The weighting to alternatives are up and cash is way down in the portfolio update published yesterday by the Future Fund.

In the quarter to 30 June, the allocation to alternative assets rose to 15.6 per cent, up from 12.3 per cent in the previous quarter to 31 March. This was part of the fund’s overall increase to alts, rising from 4.6 per cent in Q1 2009-10 to the 15.6 per cent in Q4 published yesterday.

Cash was the big loser, falling from 41 per cent in Q1 2009-10 to 13.1 per cent in Q4.

David Murray, chair of the fund’s board of guardians, said cash was deployed into strategies “consistent with our long-term objective”.

The alternatives program used “skilled managers to take advantage of capital scarcity and market inefficiency through a diverse range of strategies”, he said.

Similarly, property and infrastructure rose from 4 per cent in Q1 to almost 10 per cent of the portfolio in Q4.
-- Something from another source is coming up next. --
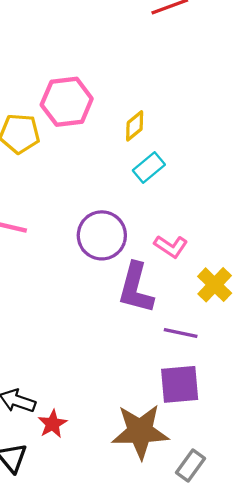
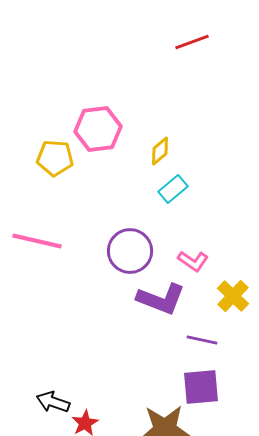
purple L-shape: (136, 288) -> (161, 299), turned -84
The fund’s return for 2009-10 (excluding its Telstra holding) was 10.6 per cent, with Q4’s negative return of 1 per cent reducing the positive returns of the first three quarters.

David Murray added that draw-downs in the private equity program “have been modest, but opportunities are beginning to increase”. It is understood the Fund recently allocated $200 million to local private equity manager Quadrant, which is seeking to raise $600 million for a new fund.

Improving market confidence had boosted performance, Murray said, but “the outlook for global markets remains fragile in the aftermath of the global financial crisis”.